Oh! it shames me to think, with, alas! so little to palliate the infamy, how often—a providence of evil—I have kept watch over a peaceful household filled with the innocent and the young, undermining it through days, to apply at length the subtle agency that was to blow all to atoms, doing daily against hundreds, under the sanction of parliament, that for which they disembowelled Guy Fawkes for trying once against themselves!
Mr. Chessells, however, was less a victim than a part of the bad system. Like the toad thriving on the foul vapours of a dungeon, his successes, like my own, sprung from the very elements that poisoned better things. The incident appertained to his style of business, standing to it in the relation if not of a grant of supplies, at least of a vote of indemnity, and he accordingly at once accepted it as a “fait accompli,” showing the spirit of a generous opponent in his liberal acknowledgments to what he was pleased to call the ’cute move by which I had unearthed him.
“No, it ain’t badly done, Mr. Singleton Jones,” and he emphasised the name I had assumed. “Clean, very; though how I could have been such a blisted ninny as to come, cap in hand, to deliver myself up to a—bum, makes me wild to think about. But it don’t much signify. Instead of setting your house in order, I’ll give a coat of whitewash to my own—that’s all. File my petition and schedule to-morrow, come out on bail on Saturday—in three weeks have my hearing—and then—why then we’ll begin again with all the old scores rubbed off—that’s all! A glass of wine, old fellow, just to gulp down this little contre-danse I think you fine people call it?”
“If it’s the same thing to you, Mr. Chessells, I’d prefer it at the Peacock, our house opposite the Cross, you know.”
“Good—the last thing, eh?—a sort of viaticum just to console one for that parting which must happen to friends fond even as we are, eh?”
“Just so.”
“It ain’t flattery, Mr. Singleton Jones; it ain’t, I assure you. For though I didn’t exactly seek your acquaintance, I must admit that you’ve been ‘so clear in your great office,’ that I not only forgive you ‘the deep damnation of this taking off,’ but sincerely regret that so young a friendship must so soon terminate.
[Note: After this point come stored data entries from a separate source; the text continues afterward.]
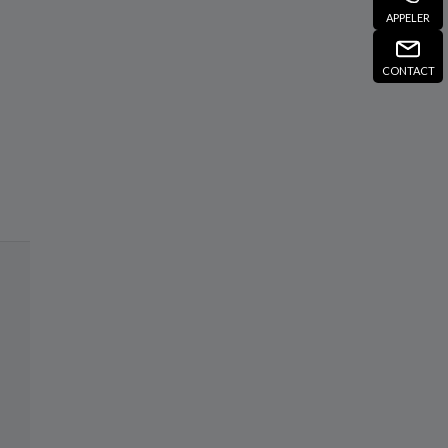
APPELER
CONTACT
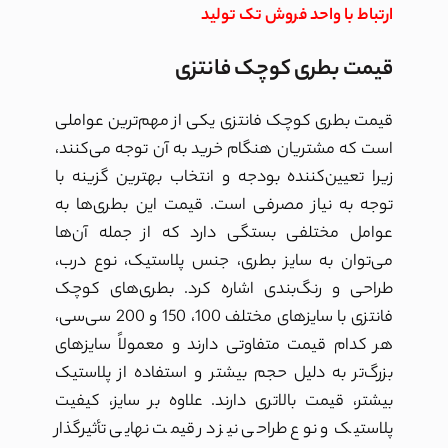
ارتباط با واحد فروش تک تولید
قیمت بطری کوچک فانتزی
قیمت بطری کوچک فانتزی یکی از مهم‌ترین عواملی
است که مشتریان هنگام خرید به آن توجه می‌کنند،
زیرا تعیین‌کننده بودجه و انتخاب بهترین گزینه با
توجه به نیاز مصرفی است. قیمت این بطری‌ها به
عوامل مختلفی بستگی دارد که از جمله آن‌ها
می‌توان به سایز بطری، جنس پلاستیک، نوع درب،
طراحی و رنگ‌بندی اشاره کرد. بطری‌های کوچک
فانتزی با سایزهای مختلف 100، 150 و 200 سی‌سی،
هر کدام قیمت متفاوتی دارند و معمولاً سایزهای
بزرگ‌تر به دلیل حجم بیشتر و استفاده از پلاستیک
بیشتر، قیمت بالاتری دارند. علاوه بر سایز، کیفیت
پلاستیک و نوع طراحی نیز در قیمت نهایی تأثیرگذار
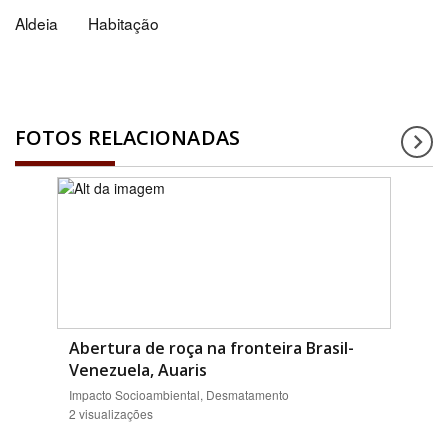
Aldeia
Habitação
FOTOS RELACIONADAS
Abertura de roça na fronteira Brasil-
Venezuela, Auaris
Impacto Socioambiental, Desmatamento
2 visualizações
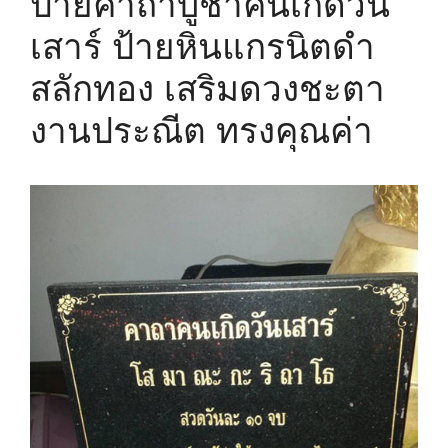
ป้ายคาถาบูชาคนเกิดวัน
เสาร์ ป้ายหินแกรนิตดำ
สลักทอง เสริมดวงชะตา
งานประณีต ทรงคุณค่า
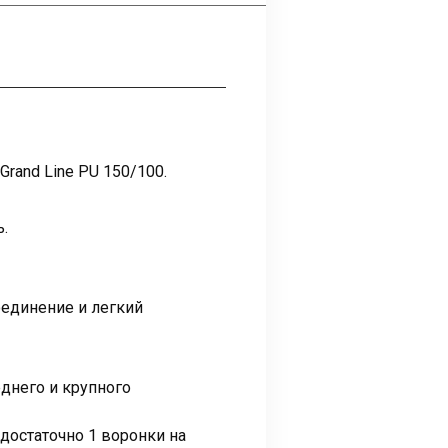
rand Line PU 150/100.
.
оединение и легкий
еднего и крупного
достаточно 1 воронки на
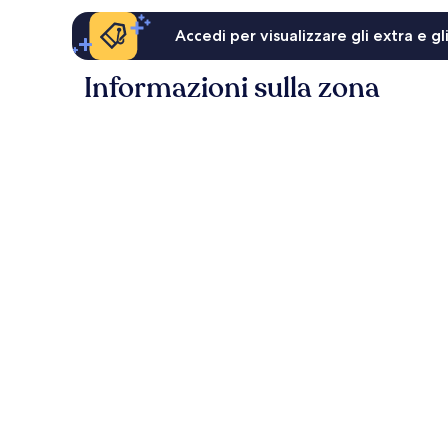
Accedi per visualizzare gli extra e g
Informazioni sulla zona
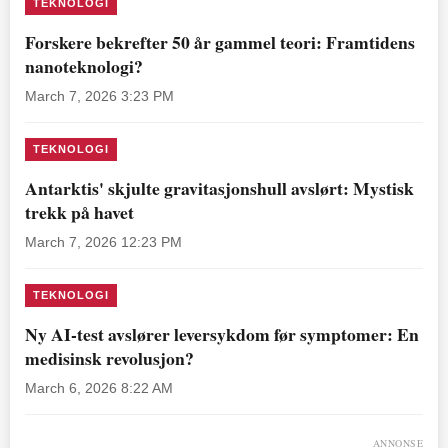
TEKNOLOGI
Forskere bekrefter 50 år gammel teori: Framtidens
nanoteknologi?
March 7, 2026 3:23 PM
TEKNOLOGI
Antarktis' skjulte gravitasjonshull avslørt: Mystisk
trekk på havet
March 7, 2026 12:23 PM
TEKNOLOGI
Ny AI-test avslører leversykdom før symptomer: En
medisinsk revolusjon?
March 6, 2026 8:22 AM
ANNONSE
“Had we never met, or never parted,
We had ne’er been broken-hearted!”
And he hummed the words in a wild devil-may-care sort of spirit which showed the intensity of that disgust he was making such efforts to conceal.
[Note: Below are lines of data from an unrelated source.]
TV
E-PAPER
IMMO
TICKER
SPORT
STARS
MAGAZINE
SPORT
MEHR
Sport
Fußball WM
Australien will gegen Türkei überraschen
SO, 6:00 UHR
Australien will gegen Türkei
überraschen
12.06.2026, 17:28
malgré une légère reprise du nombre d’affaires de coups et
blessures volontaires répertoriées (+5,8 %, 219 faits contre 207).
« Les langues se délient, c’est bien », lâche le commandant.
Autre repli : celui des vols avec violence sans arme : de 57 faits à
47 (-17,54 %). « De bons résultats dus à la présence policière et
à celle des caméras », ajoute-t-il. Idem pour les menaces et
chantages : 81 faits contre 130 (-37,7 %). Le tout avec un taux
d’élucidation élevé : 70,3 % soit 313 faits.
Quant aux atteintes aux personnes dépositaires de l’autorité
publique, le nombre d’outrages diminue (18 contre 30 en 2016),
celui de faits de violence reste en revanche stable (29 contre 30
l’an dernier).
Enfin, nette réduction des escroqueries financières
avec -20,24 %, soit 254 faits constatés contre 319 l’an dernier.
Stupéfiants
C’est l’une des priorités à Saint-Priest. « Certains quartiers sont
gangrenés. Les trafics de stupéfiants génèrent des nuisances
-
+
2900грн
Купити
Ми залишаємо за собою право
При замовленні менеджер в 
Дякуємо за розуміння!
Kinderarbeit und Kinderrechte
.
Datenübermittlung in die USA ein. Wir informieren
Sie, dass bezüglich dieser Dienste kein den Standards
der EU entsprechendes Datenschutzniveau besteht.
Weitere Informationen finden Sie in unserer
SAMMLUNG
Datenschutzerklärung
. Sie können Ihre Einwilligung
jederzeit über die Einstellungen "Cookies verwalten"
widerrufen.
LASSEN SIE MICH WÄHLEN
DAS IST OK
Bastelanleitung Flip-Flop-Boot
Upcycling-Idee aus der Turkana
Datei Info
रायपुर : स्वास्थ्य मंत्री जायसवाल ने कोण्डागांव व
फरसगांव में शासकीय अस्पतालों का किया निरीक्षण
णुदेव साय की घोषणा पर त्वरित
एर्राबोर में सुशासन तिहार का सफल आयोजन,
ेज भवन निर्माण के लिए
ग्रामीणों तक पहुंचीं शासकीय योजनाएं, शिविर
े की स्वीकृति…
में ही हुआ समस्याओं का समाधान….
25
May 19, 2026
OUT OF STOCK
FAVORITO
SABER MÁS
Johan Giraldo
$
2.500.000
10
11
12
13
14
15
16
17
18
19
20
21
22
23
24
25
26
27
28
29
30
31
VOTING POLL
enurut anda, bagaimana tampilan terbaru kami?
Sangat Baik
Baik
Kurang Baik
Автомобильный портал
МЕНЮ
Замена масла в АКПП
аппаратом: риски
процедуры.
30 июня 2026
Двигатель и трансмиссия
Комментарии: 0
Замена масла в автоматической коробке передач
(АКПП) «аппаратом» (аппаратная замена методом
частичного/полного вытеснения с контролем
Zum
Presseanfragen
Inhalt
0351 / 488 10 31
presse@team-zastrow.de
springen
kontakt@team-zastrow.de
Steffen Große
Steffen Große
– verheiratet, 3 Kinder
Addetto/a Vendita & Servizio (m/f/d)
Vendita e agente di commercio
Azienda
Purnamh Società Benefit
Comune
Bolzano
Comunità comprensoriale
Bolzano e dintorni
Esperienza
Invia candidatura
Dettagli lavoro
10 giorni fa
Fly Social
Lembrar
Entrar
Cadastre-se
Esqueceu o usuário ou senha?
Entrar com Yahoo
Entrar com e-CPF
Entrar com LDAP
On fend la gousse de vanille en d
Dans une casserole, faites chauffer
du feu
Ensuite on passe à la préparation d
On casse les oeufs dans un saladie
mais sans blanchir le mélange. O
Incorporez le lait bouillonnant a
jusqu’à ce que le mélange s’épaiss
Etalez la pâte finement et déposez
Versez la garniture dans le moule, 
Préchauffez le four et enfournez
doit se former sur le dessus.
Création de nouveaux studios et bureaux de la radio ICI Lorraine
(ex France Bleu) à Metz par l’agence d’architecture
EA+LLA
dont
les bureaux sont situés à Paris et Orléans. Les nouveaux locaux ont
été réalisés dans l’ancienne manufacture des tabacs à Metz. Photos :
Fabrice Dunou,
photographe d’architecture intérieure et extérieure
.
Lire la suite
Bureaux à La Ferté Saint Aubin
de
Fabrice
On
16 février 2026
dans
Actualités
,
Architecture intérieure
I bowed my thanks, but though I assured him that I was more than rewarded for the great trouble I had taken, &c., I confess that my assent to each new evidence of my friend’s cleverness was laden with an uneasy sense of the insecurity of the tenure by which I held him; for though he had evidently been trained as a child in the way he was now to walk, there was no strong appearance that he would not depart out of it if he got a decent chance.
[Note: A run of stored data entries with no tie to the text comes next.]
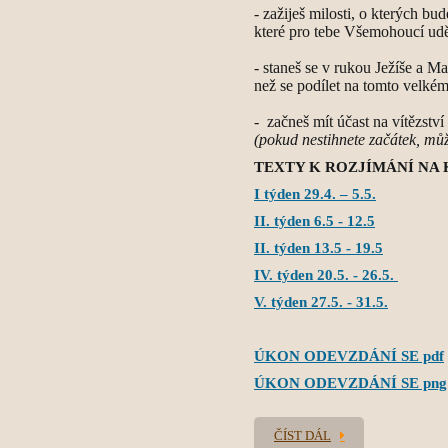
- zažiješ milosti, o kterých b
které pro tebe Všemohoucí ud
- staneš se v rukou Ježíše a Ma
než se podílet na tomto velkém
- začneš mít účast na vítězství
(pokud nestihnete začátek, můžet
TEXTY K ROZJÍMÁNÍ NA
I týden 29.4. – 5.5.
II. týden 6.5 - 12.5
II. týden 13.5 - 19.5
IV. týden 20.5. - 26.5.
V. týden 27.5. - 31.5.
ÚKON ODEVZDÁNÍ SE pdf
ÚKON ODEVZDÁNÍ SE png
ČÍST DÁL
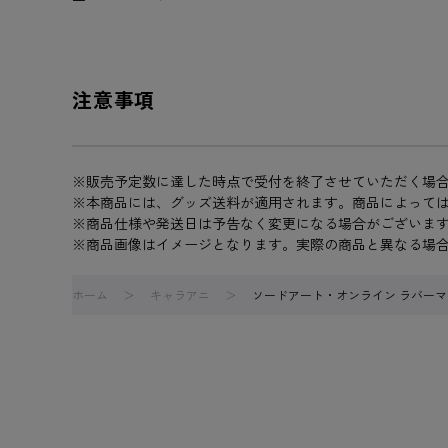
注意事項
※販売予定数に達した時点で受付を終了させていただく場
※本商品には、グッズ送料が適用されます。商品によって
※商品仕様や発送日は予告なく変更になる場合がございま
※商品画像はイメージとなります。実際の商品と異なる場
ホーム
キャラアニ
ソードアート・オンライン ラバーマット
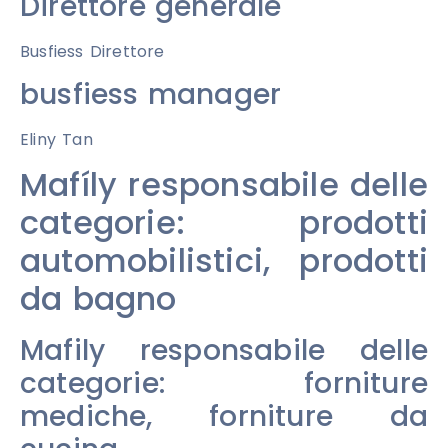
Direttore generale
Busfiess Direttore
busfiess manager
Eliny Tan
Mafíly responsabile delle
categorie: prodotti
automobilistici, prodotti
da bagno
Mafily responsabile delle
categorie: forniture
mediche, forniture da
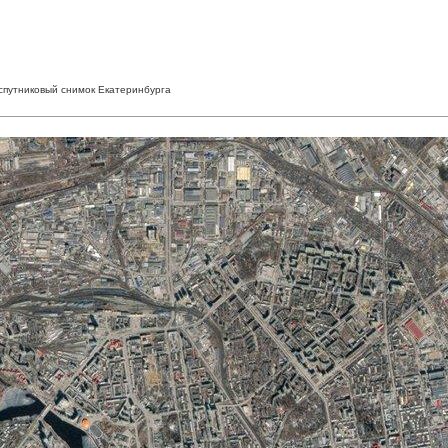
 спутниковый снимок Екатеринбурга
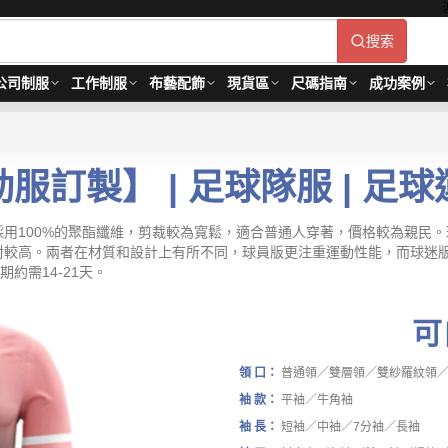
搜索
公司制服
工作制服
布藝配飾
現貨區
尺碼指南
成功案例
服訂製】 | 足球隊服 | 足
用100%的聚酯纖維，剪裁較為寬鬆，適合普通人穿著，價格較為親民
對較高。兩者在材質和設計上有所不同，球員版更注重運動性能，而球迷
貨期約需14-21天。
可
領 口：
普通領／雙層領／雙紗羅紋領／
袖 款：
平袖／牛角袖
袖 長：
短袖／中袖／7分袖／長袖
Hailing a cab, therefore, that happened to be passing, I felt unspeakably relieved, as you may think, when I saw him safely deposited in its interior. We reached, without accident, our destination, and satisfied that he was in “the safe keeping” to which he was legally privileged, I felt at length at liberty to congratulate myself on “my first Ca Sa,” and to claim the five pounds that were to reward its success.